Porque a don Juan Carlos nada le ha impedido en el pasado, ni le impide hoy vivir fuera de España. Sin embargo, ha querido dar una connotación política a su decisión de marcharse, mientras por contra mantiene su cargo de emérito, por si, como es de prever, el Tribunal Supremo deja lo investigado en nada, cerrando el paso a cualquier imputación.
Daría con ello la impresión de que el rey emérito considera la exigencia de transparencia y rendición de cuentas poco menos que un agravio a su persona y a su reinado, y por ende el silencio y la impunidad por sus oscuros negocios una justa retribución a sus muchos servicios a España. Se va pues, dando un portazo. Un desplante. Con despecho y con un mensaje político tanto a su Casa como a sus conciudadanos: Su aceptación del distanciamiento a regañadientes amplificado en destierro, y el consiguiente mensaje implícito de reproche por la actitud defensiva del rey, su hijo y por la ingratitud de los españoles. Todo ello, muy en clave de lío de familia real.

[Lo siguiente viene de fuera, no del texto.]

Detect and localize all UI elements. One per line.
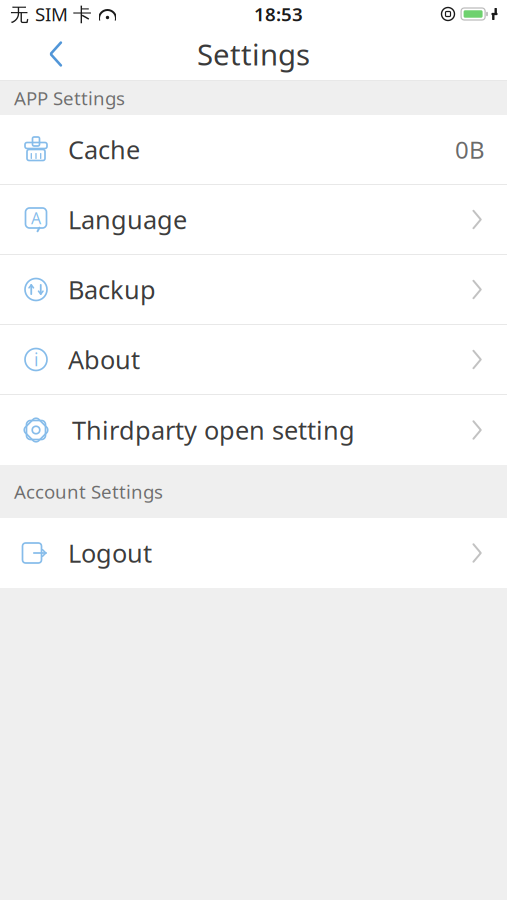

Sin embargo, el reconocerle el importante legado de la transición democrática no justifica en ningún caso la impunidad. Porque aplaudir su contribución fundamental a la transición democrática no significa callar ante las irregularidades, como tampoco ignorar sus efectos sobre la institución de la jefatura del Estado, y mucho menos aceptar la permanente amenaza de una espada de Damocles sobre nuestra democracia parlamentaria.
No es su vida privada, es el aprovechamiento del cargo para un presunto fraude fiscal y blanqueo de capitales con origen en la corrupción pública en las relaciones comerciales. Primero con Urdangarin, tratado como un advenedizo, en el ámbito interno de las CCAA. Ahora el rey emérito y sus negocios con lo público y las relaciones exteriores. Cabe entonces la duda, más que razonable, sobre el papel que ha jugado la Casa Real y su más que probable funcionamiento como fondo de comercio.
Frente al escándalo, tampoco es de recibo el silencio de los medios de comunicación ni la razón de Estado. Fue precisamente la falta de transparencia y control la que trastocó la inviolabilidad de su cargo en un clima de inpunidad con la obtención de comisiones reales y no tan legales. La misma actitud de silencio de los medios que hoy elogian sin medida y sin necesidad de mayor conocimiento a su hijo, el rey. Una confianza ciega sin transparencia ni control democrático. De nuevo, un poder sin responsabilidad.
En vez de exigir transparencia y rendición de cuentas al rey emérito, se buscan culpables entre los que legítimamente las exigen, con el manido argumento de que la situación de crisis e incertidumbre generada por la pandemia no es el momento adecuado para la defensa de la opción republicana. La pregunta es que si no es ahora, en que se ponen de manifiesto sus graves inconvenientes, ¿para cuándo?
Don Juan Carlos deja a su hijo una restauración con los pies de barro. Sin la legitimidad dinástica de las casas reales ni la legitimidad carismática adquirida en la Transición. Hoy, lo democrático sería consultar al pueblo español en referéndum para, al menos, recuperar la legitimidad democrática. Muchos seguiremos defendiendo el legado de la Transición con la misma convicción que la alternativa de una república democrática parlamentaria. Estamos en nuestro derecho y estamos persuadidos que es lo mejor para España.